Guitar makers have tried a variety of materials over years to make more durable instruments. Carbon fiber has been the preferred choice of many builders, but its black, woven appearance is a turn-off to players who prefer a more traditional look.

Blackbird Guitars’ new El Capitan may be just what those guitarists are looking for. It’s made of Ekoa, a proprietary material produced from flax linen and industrial waste resin. Ekoa has the general look and sound of hardwood, and it’s both stiffer than the Sitka spruce typically used for soundboards and lighter than carbon fiber. It’s also highly durable and humidity-temperature stable, so it doesn’t require the babying that wood does. And because it foregoes the use of wood, it makes for an environmentally friendly guitar.

Joe Luttwak founded Blackbird guitars in 2005 to create guitars that could survive the wear and tear that comes from traveling and touring. The San Francisco company’s first guitar was the carbon-fiber Rider. While Rider was popular, buyers kept asking if Blackbird could make it look more like a traditional guitar—like wood. Luttwak was reluctant. As he tells Wired, “You don’t want to make something look fake because then it is fake.”

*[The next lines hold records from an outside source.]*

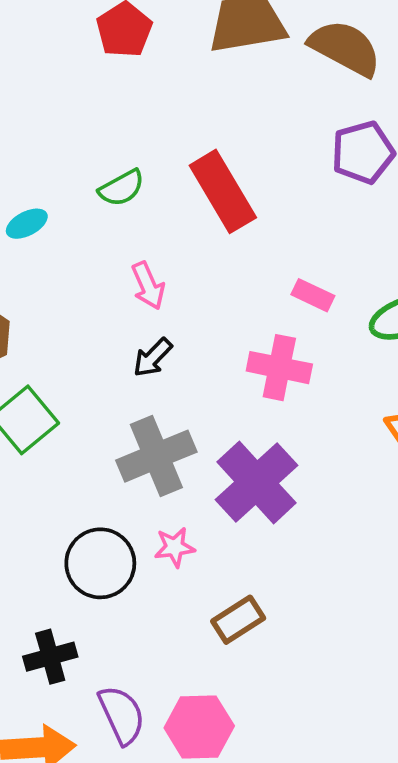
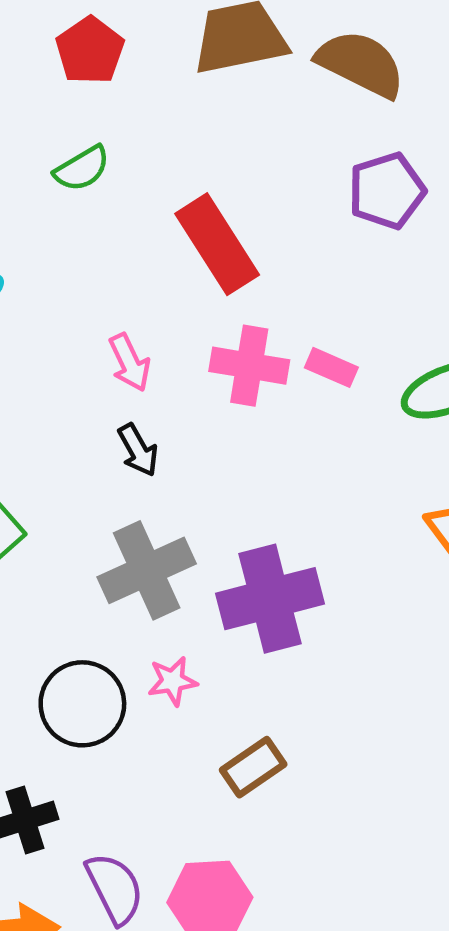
green semicircle: (122, 188) -> (82, 169), moved
black arrow: (153, 358) -> (138, 450), turned -72
pink cross: (279, 368) -> (249, 366), moved
purple cross: (256, 482) -> (270, 599), turned 30

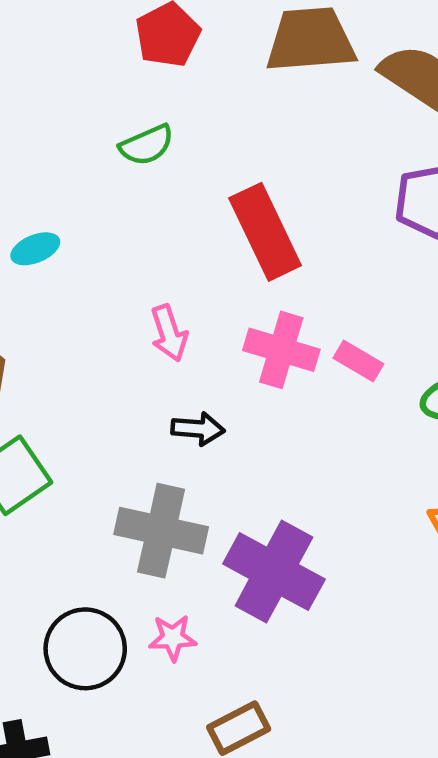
black arrow: (138, 450) -> (198, 429), moved, turned -63
gray cross: (147, 570) -> (161, 531), turned 30
purple cross: (270, 599) -> (274, 572), turned 36

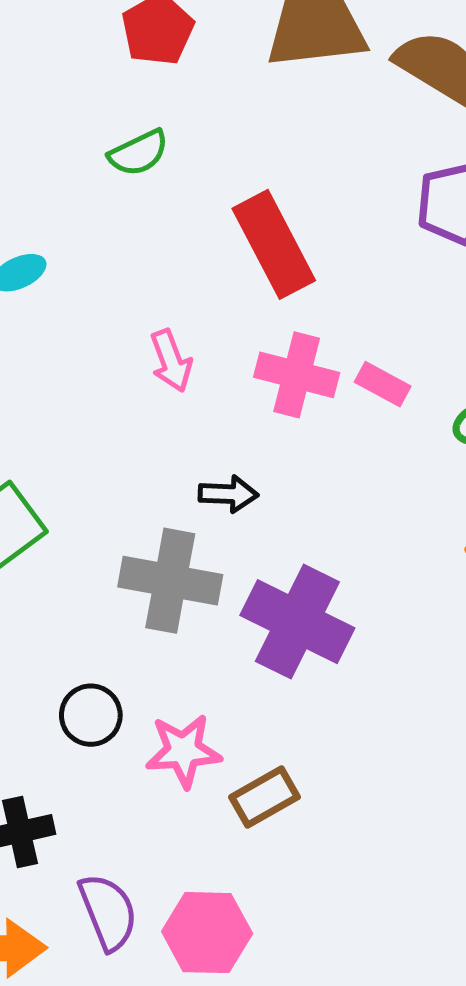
black arrow: (198, 429) -> (228, 494), moved
pink star: (173, 638) -> (183, 751), moved, size x1.4
black circle: (85, 649) -> (91, 715), size x0.7

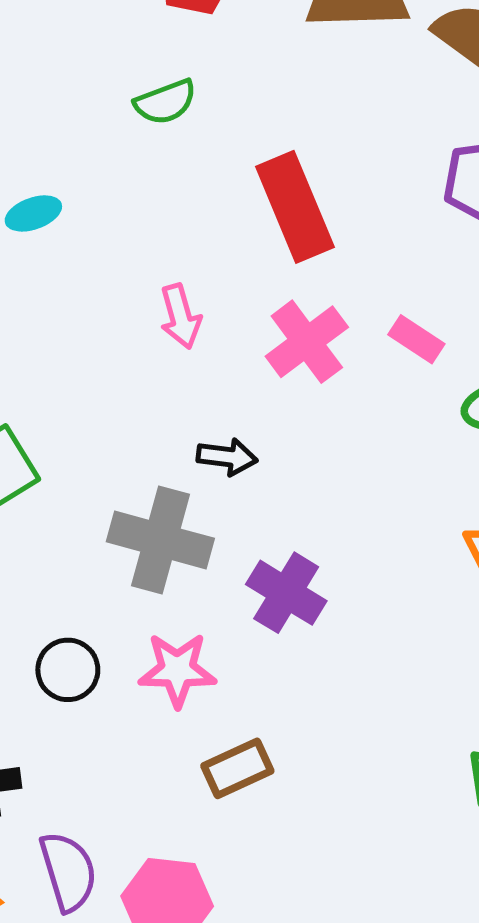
pink cross: (297, 375) -> (307, 342), turned 34
pink rectangle: (383, 384) -> (416, 339), moved
purple cross: (297, 622) -> (286, 593), size x0.7
pink star: (183, 751) -> (177, 670), moved

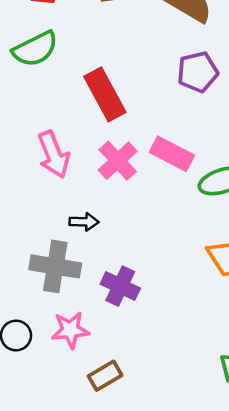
green semicircle: (165, 102) -> (35, 49), size x1.5
pink arrow: (180, 316) -> (54, 155), size x1.5
pink rectangle: (416, 339) -> (172, 154), size x1.6

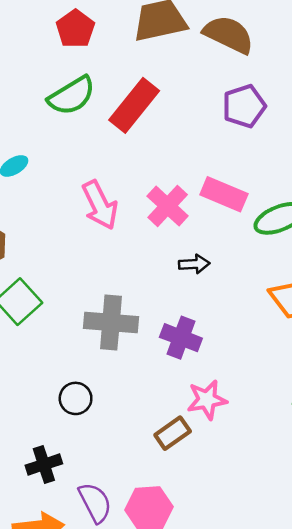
red rectangle: (105, 94) -> (134, 105), moved, turned 72
black arrow: (84, 222) -> (194, 264), moved
pink star: (70, 330) -> (207, 400), moved

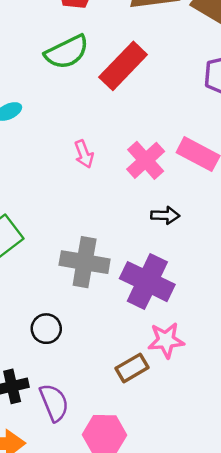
pink arrow: (100, 205) -> (84, 154), size x0.6
purple cross: (181, 338) -> (147, 282), size x1.4
purple semicircle: (95, 503) -> (54, 403), moved

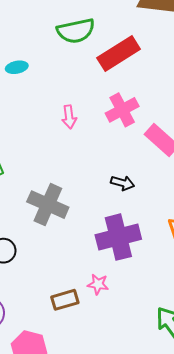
pink cross: (146, 160) -> (122, 110), moved
purple cross: (147, 282) -> (118, 237), moved, turned 36
pink star: (166, 340) -> (98, 284), size x0.7

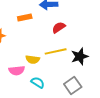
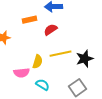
red semicircle: (59, 27) -> (51, 30), moved
yellow semicircle: (33, 59) -> (38, 62), turned -80

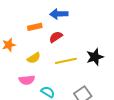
black star: (85, 59) -> (95, 57), moved
yellow semicircle: (38, 62) -> (34, 58), moved, turned 40

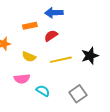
yellow semicircle: (34, 58) -> (29, 57), turned 56

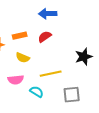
orange rectangle: (30, 26) -> (20, 36), moved
yellow line: (61, 60) -> (51, 74), moved
gray square: (78, 94) -> (72, 95), turned 30

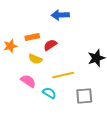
red semicircle: (45, 37) -> (50, 45), moved
pink semicircle: (16, 80) -> (28, 81), turned -140

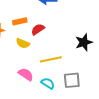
pink semicircle: (28, 81) -> (26, 74), moved
cyan semicircle: (49, 93) -> (48, 83), moved

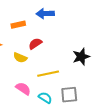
orange rectangle: (20, 21) -> (18, 25), moved

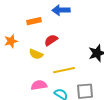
pink semicircle: (23, 89) -> (39, 85), turned -42

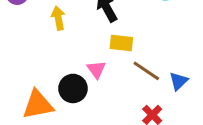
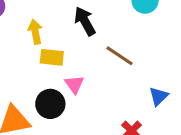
yellow rectangle: (121, 43) -> (52, 57), moved
brown line: (146, 71) -> (119, 56), moved

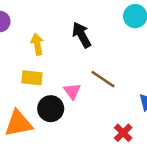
brown line: (119, 56) -> (103, 79), moved
yellow rectangle: (52, 57) -> (32, 78), moved

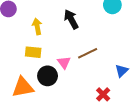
brown line: (103, 79) -> (88, 53), turned -60

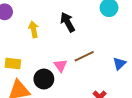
yellow rectangle: (33, 52) -> (13, 64), moved
blue triangle: (122, 71) -> (119, 64), moved

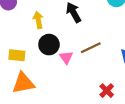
black circle: (44, 79) -> (49, 45), moved

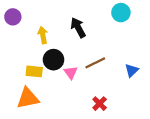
yellow rectangle: (17, 55) -> (34, 71), moved
red cross: (107, 91) -> (100, 104), moved

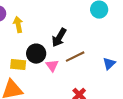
black arrow: (78, 28) -> (59, 38), moved, turned -120
yellow arrow: (43, 35) -> (18, 25), moved

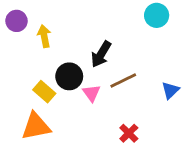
yellow rectangle: (18, 65) -> (44, 92), turned 35

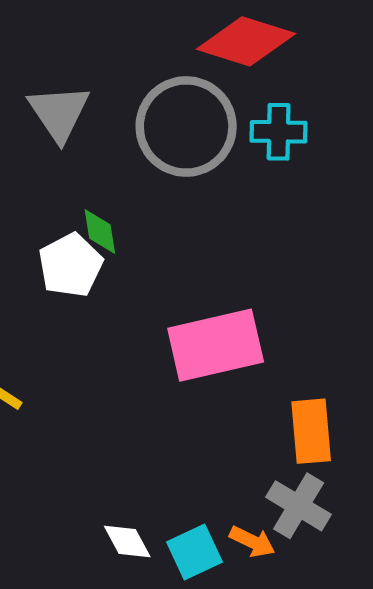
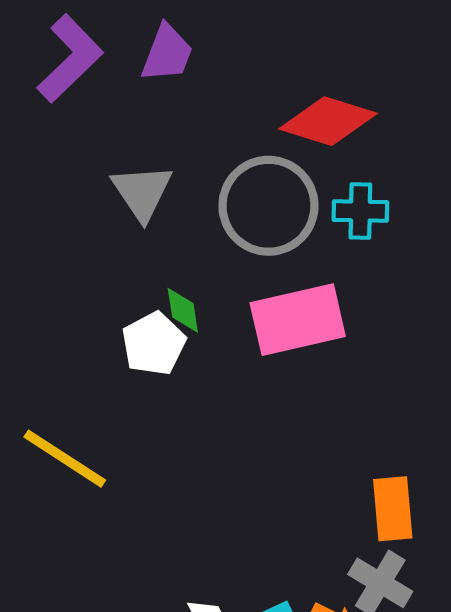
pink rectangle: (216, 345) -> (298, 320), moved

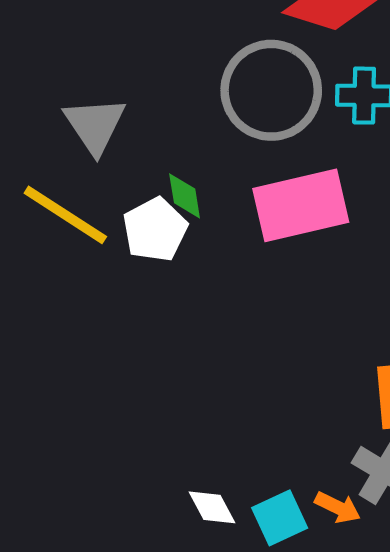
gray triangle: (142, 192) -> (95, 125), moved
yellow line: (65, 459) -> (65, 215), moved

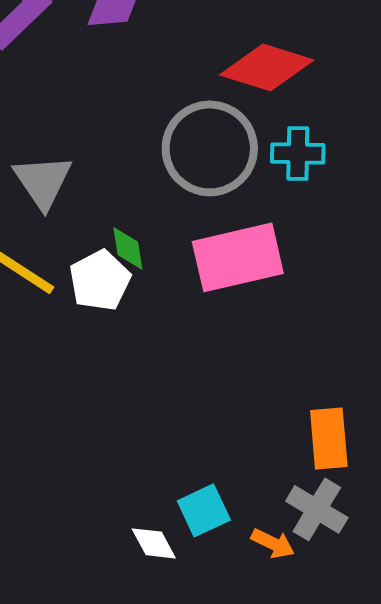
cyan square: (280, 518) -> (204, 510), moved

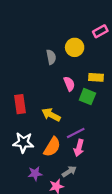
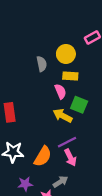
yellow rectangle: (96, 77) -> (70, 76), moved
yellow arrow: (51, 115) -> (63, 116), moved
pink arrow: (79, 148) -> (70, 158), turned -42

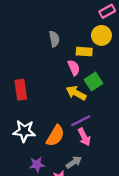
yellow circle: (66, 54) -> (101, 35), moved
green square: (79, 105) -> (93, 82), turned 35

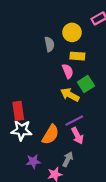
yellow circle: (101, 35) -> (72, 32), moved
red rectangle: (21, 90) -> (18, 111), moved
gray arrow: (74, 162) -> (68, 159), turned -32

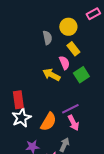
yellow rectangle: (77, 56) -> (73, 49), turned 48
yellow arrow: (70, 95) -> (51, 75), moved
white star: (21, 130) -> (21, 118), turned -30

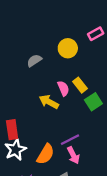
gray semicircle: (47, 38) -> (34, 61), moved, turned -112
yellow rectangle: (73, 49) -> (80, 85), moved
green square: (81, 75) -> (93, 102), moved

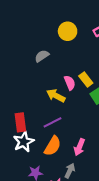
yellow circle: (68, 48) -> (68, 31), moved
purple line: (70, 140) -> (53, 122), moved
pink arrow: (73, 155) -> (79, 147), turned 49

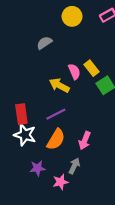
white star: (24, 142) -> (25, 135), turned -30

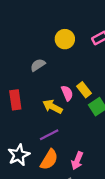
red rectangle: (21, 114) -> (15, 100), moved
white star: (25, 135) -> (19, 155), turned 30

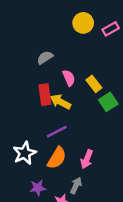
yellow circle: (65, 39) -> (83, 23), moved
pink semicircle: (67, 93) -> (69, 78), moved
red rectangle: (15, 100) -> (45, 95), moved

Instead, Luttwak and his partners created a new company called Lingrove to develop an alternative material that emulates the warm, open sound of old wood but is durable and sustainable. Ten years later, they came up with Ekoa—or as Luttwak calls it, “solid linen.” It consists of a 50-50 mix of flax linen fibers and resin from industrial waste.

Guitars made of Ekoa are 30 percent lighter than typical wood guitars, allowing the guitar to vibrate more easily and produce a bigger sound. El Capitan also features a hollow neck, providing an additional resonating acoustic chamber to produce even more volume.

The guitars are handmade from more than 100 pieces of Ekoa that are molded together. The body and soundboard are then bonded, resulting in a two-piece guitar that Luttwak says “is resonating in unison rather than separate parts that are at odds with each other.”